- [Task objective] Beneath this task are the entries; from the line with "[Fold all] (77, 192)" through the last one, transcribe every line exactly and nothing else, skipping pictures.

[Source records]
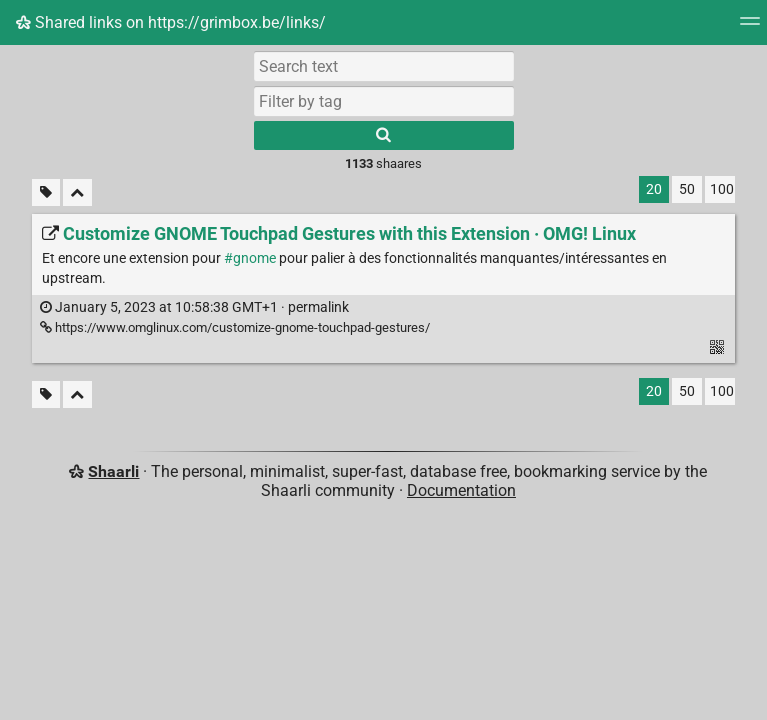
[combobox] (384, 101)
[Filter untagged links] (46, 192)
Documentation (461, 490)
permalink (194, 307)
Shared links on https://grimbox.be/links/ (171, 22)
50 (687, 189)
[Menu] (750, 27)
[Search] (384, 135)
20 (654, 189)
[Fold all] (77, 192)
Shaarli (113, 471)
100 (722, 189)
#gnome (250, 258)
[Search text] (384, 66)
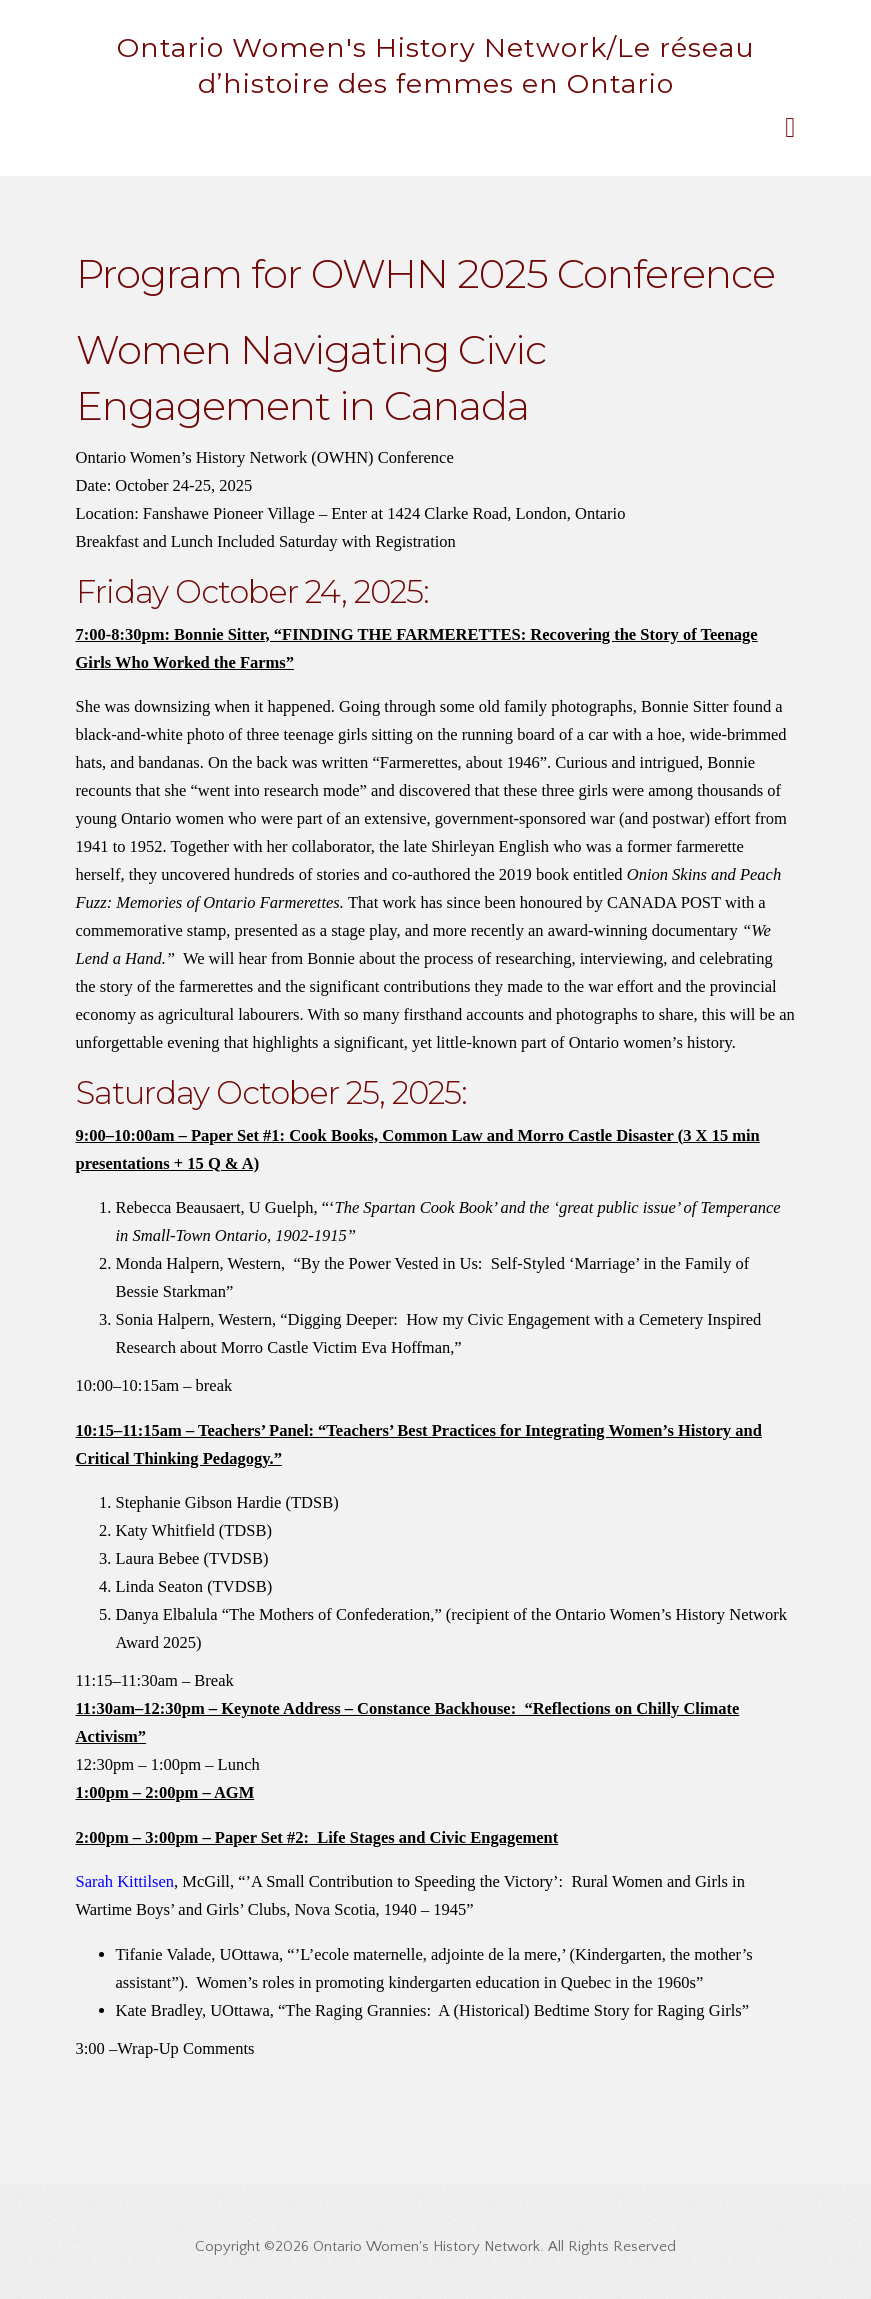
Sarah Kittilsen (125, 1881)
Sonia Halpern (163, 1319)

- [Response to the task]
[Fold all] (77, 192)
Shaarli (113, 471)
100 (722, 189)
#gnome (250, 258)
[Search text] (384, 66)
Sarah Kittilsen (125, 1881)
Sonia Halpern (163, 1319)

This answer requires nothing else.